Data items
==========
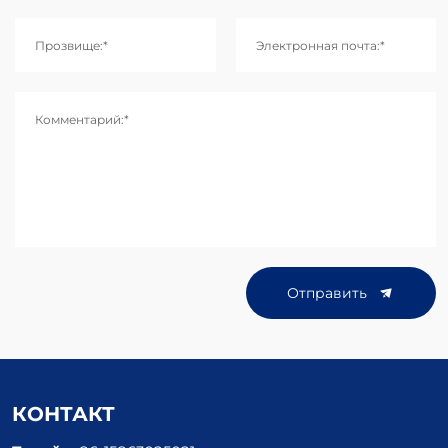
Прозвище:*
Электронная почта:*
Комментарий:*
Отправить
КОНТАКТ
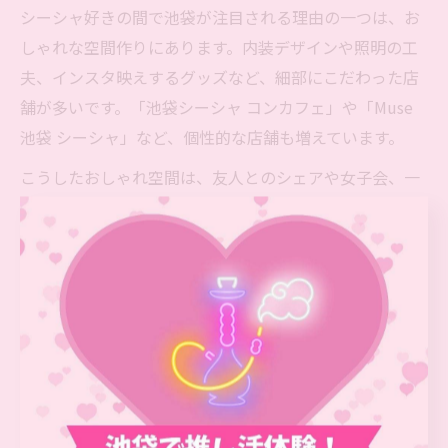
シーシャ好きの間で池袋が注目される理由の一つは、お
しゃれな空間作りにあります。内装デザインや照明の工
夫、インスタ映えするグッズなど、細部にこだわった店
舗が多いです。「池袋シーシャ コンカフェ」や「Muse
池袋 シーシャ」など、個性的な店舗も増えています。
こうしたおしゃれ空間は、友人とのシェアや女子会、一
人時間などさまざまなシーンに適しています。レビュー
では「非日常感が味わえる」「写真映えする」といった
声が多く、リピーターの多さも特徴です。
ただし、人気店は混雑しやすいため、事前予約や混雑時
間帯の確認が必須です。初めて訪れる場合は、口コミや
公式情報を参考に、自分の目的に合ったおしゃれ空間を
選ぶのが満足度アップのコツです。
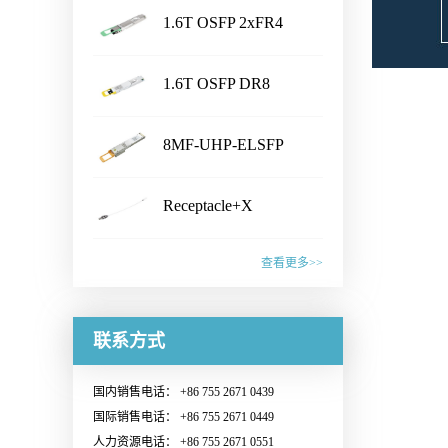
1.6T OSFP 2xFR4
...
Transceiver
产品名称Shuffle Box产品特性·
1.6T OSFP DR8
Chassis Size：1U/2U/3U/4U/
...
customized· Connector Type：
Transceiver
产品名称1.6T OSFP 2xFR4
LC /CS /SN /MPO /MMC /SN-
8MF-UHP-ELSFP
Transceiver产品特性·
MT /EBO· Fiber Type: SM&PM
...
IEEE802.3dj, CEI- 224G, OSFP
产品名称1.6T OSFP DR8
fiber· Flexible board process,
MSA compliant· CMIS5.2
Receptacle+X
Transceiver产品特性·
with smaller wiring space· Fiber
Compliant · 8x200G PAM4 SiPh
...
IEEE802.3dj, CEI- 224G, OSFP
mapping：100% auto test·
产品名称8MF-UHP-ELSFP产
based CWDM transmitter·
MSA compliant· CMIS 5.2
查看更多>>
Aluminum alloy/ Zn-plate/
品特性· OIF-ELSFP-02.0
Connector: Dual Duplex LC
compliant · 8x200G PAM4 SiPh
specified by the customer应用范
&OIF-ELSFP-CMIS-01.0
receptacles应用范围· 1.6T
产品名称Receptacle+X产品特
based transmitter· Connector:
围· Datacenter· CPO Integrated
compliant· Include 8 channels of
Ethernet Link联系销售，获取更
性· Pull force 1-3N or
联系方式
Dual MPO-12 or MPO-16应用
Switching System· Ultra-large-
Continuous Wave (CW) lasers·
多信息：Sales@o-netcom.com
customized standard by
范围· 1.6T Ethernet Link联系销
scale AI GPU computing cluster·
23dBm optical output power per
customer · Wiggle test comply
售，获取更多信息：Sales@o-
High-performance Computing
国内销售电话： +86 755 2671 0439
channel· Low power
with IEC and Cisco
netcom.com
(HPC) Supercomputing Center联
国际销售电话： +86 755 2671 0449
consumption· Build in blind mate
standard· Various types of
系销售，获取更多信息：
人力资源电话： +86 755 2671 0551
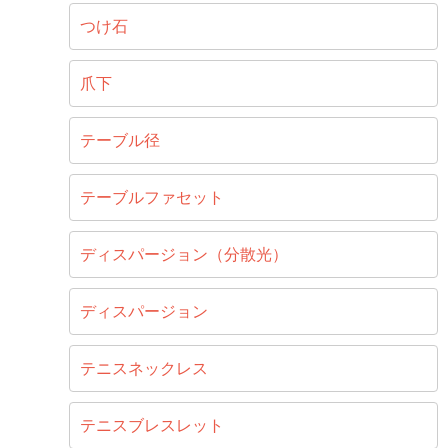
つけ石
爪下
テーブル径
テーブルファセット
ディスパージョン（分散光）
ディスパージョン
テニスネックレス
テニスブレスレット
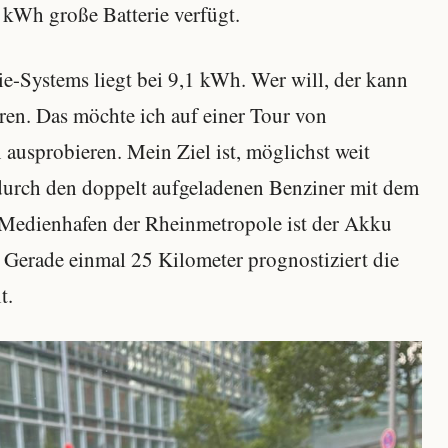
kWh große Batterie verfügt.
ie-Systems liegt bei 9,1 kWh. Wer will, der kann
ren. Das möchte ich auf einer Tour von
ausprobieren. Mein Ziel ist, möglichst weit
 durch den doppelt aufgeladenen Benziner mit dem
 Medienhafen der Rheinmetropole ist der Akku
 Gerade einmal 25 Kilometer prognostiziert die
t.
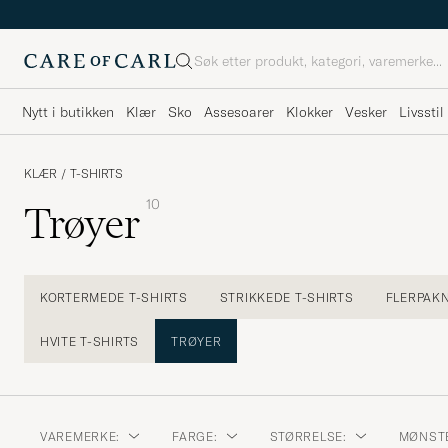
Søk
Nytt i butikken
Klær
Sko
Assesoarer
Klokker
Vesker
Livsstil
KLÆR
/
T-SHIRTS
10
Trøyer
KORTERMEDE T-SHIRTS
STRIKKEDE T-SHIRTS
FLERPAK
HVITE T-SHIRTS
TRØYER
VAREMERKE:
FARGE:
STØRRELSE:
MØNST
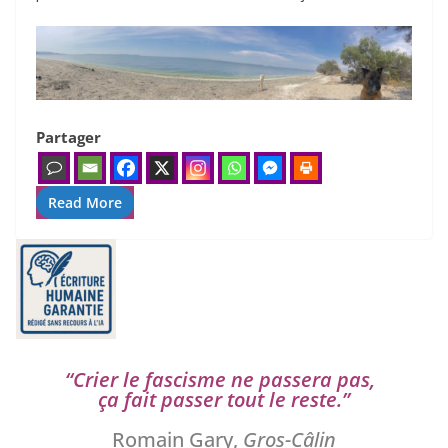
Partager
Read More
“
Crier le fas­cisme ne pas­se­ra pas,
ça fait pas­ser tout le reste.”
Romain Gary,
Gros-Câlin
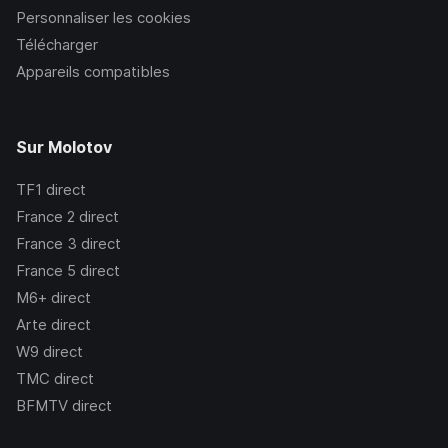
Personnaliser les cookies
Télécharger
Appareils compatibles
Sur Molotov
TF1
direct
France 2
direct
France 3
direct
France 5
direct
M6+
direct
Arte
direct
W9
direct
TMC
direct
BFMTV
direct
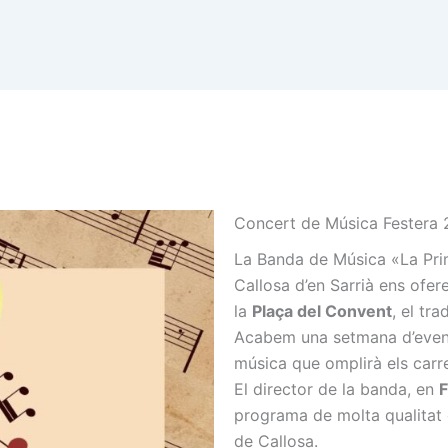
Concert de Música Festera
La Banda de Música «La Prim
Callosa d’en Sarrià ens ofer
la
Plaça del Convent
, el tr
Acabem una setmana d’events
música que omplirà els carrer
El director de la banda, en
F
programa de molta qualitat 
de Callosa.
==========
→ About this task
The entries above must be output exactly, with every image left out.

→ Completed task
Прозвище:*
Электронная почта:*
Комментарий:*
Отправить
КОНТАКТ
シーシャ好きの間で池袋が注目される理由の一つは、お
しゃれな空間作りにあります。内装デザインや照明の工
夫、インスタ映えするグッズなど、細部にこだわった店
舗が多いです。「池袋シーシャ コンカフェ」や「Muse
池袋 シーシャ」など、個性的な店舗も増えています。
こうしたおしゃれ空間は、友人とのシェアや女子会、一
人時間などさまざまなシーンに適しています。レビュー
では「非日常感が味わえる」「写真映えする」といった
声が多く、リピーターの多さも特徴です。
ただし、人気店は混雑しやすいため、事前予約や混雑時
間帯の確認が必須です。初めて訪れる場合は、口コミや
公式情報を参考に、自分の目的に合ったおしゃれ空間を
選ぶのが満足度アップのコツです。
1.6T OSFP 2xFR4
...
Transceiver
产品名称Shuffle Box产品特性·
1.6T OSFP DR8
Chassis Size：1U/2U/3U/4U/
...
customized· Connector Type：
Transceiver
产品名称1.6T OSFP 2xFR4
LC /CS /SN /MPO /MMC /SN-
8MF-UHP-ELSFP
Transceiver产品特性·
MT /EBO· Fiber Type: SM&PM
...
IEEE802.3dj, CEI- 224G, OSFP
产品名称1.6T OSFP DR8
fiber· Flexible board process,
MSA compliant· CMIS5.2
Receptacle+X
Transceiver产品特性·
with smaller wiring space· Fiber
Compliant · 8x200G PAM4 SiPh
...
IEEE802.3dj, CEI- 224G, OSFP
mapping：100% auto test·
产品名称8MF-UHP-ELSFP产
based CWDM transmitter·
MSA compliant· CMIS 5.2
查看更多>>
Aluminum alloy/ Zn-plate/
品特性· OIF-ELSFP-02.0
Connector: Dual Duplex LC
compliant · 8x200G PAM4 SiPh
specified by the customer应用范
&OIF-ELSFP-CMIS-01.0
receptacles应用范围· 1.6T
产品名称Receptacle+X产品特
based transmitter· Connector:
围· Datacenter· CPO Integrated
compliant· Include 8 channels of
Ethernet Link联系销售，获取更
性· Pull force 1-3N or
联系方式
Dual MPO-12 or MPO-16应用
Switching System· Ultra-large-
Continuous Wave (CW) lasers·
多信息：Sales@o-netcom.com
customized standard by
范围· 1.6T Ethernet Link联系销
scale AI GPU computing cluster·
23dBm optical output power per
customer · Wiggle test comply
售，获取更多信息：Sales@o-
High-performance Computing
国内销售电话： +86 755 2671 0439
channel· Low power
with IEC and Cisco
netcom.com
(HPC) Supercomputing Center联
国际销售电话： +86 755 2671 0449
consumption· Build in blind mate
standard· Various types of
系销售，获取更多信息：
人力资源电话： +86 755 2671 0551
つけ石
爪下
テーブル径
テーブルファセット
ディスパージョン（分散光）
ディスパージョン
テニスネックレス
テニスブレスレット
kWh große Batterie verfügt.
ie-Systems liegt bei 9,1 kWh. Wer will, der kann
ren. Das möchte ich auf einer Tour von
ausprobieren. Mein Ziel ist, möglichst weit
 durch den doppelt aufgeladenen Benziner mit dem
 Medienhafen der Rheinmetropole ist der Akku
 Gerade einmal 25 Kilometer prognostiziert die
t.
Søk
Nytt i butikken
Klær
Sko
Assesoarer
Klokker
Vesker
Livsstil
KLÆR
/
T-SHIRTS
10
Trøyer
KORTERMEDE T-SHIRTS
STRIKKEDE T-SHIRTS
FLERPAK
HVITE T-SHIRTS
TRØYER
VAREMERKE:
FARGE:
STØRRELSE:
MØNST
Partager
Read More
“
Crier le fas­cisme ne pas­se­ra pas,
ça fait pas­ser tout le reste.”
Romain Gary,
Gros-Câlin
Personnaliser les cookies
Télécharger
Appareils compatibles
Sur Molotov
TF1
direct
France 2
direct
France 3
direct
France 5
direct
M6+
direct
Arte
direct
W9
direct
TMC
direct
BFMTV
direct
Concert de Música Festera
La Banda de Música «La Prim
Callosa d’en Sarrià ens ofer
la
Plaça del Convent
, el tr
Acabem una setmana d’events
música que omplirà els carrer
El director de la banda, en
F
programa de molta qualitat 
de Callosa.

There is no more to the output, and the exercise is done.